**EXERCISE AIM**:
Leave the pictures aside. Retype exactly the lines from the top of the data below through the one holding "Là khách hàng".

**Saved data entries**:
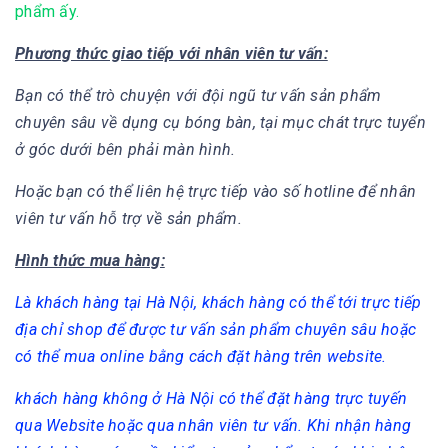
phẩm ấy.
Phương thức giao tiếp với nhân viên tư vấn:
Bạn có thể trò chuyện với đội ngũ tư vấn sản phẩm
chuyên sâu về dụng cụ bóng bàn, tại mục chát trực tuyển
ở góc dưới bên phải màn hình.
Hoặc bạn có thể liên hệ trực tiếp vào số hotline để nhân
viên tư vấn hỗ trợ về sản phẩm.
Hình thức mua hàng:
Là khách hàng tại Hà Nội, khách hàng có thể tới trực tiếp
địa chỉ shop để được tư vấn sản phẩm chuyên sâu hoặc
có thể mua online bằng cách đặt hàng trên website.
khách hàng không ở Hà Nội có thể đặt hàng trực tuyến
qua Website hoặc qua nhân viên tư vấn. Khi nhận hàng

**RESPONSE**:
phẩm ấy.
Phương thức giao tiếp với nhân viên tư vấn:
Bạn có thể trò chuyện với đội ngũ tư vấn sản phẩm
chuyên sâu về dụng cụ bóng bàn, tại mục chát trực tuyển
ở góc dưới bên phải màn hình.
Hoặc bạn có thể liên hệ trực tiếp vào số hotline để nhân
viên tư vấn hỗ trợ về sản phẩm.
Hình thức mua hàng:
Là khách hàng tại Hà Nội, khách hàng có thể tới trực tiếp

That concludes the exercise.